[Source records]
= Beginning of Section =

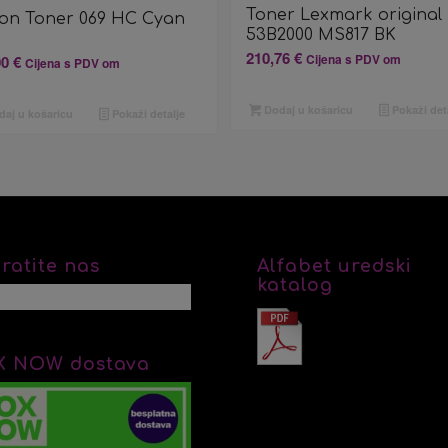
Toner Lexmark original
on Toner 069 HC Cyan
53B2000 MS817 BK
K
210,76
€
Cijena s PDV om
00
€
Cijena s PDV om
Dodaj u košaricu
Pokaži det
aj u košaricu
Pokaži detalje
ratite nas
Alfabet uredski
katalog
X NOW dostava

= End of Section =

Exercise prompt — Excluding every picture, write out each record word for word.

Response area —
Toner Lexmark original
on Toner 069 HC Cyan
53B2000 MS817 BK
K
210,76
€
Cijena s PDV om
00
€
Cijena s PDV om
Dodaj u košaricu
Pokaži det
aj u košaricu
Pokaži detalje
ratite nas
Alfabet uredski
katalog
X NOW dostava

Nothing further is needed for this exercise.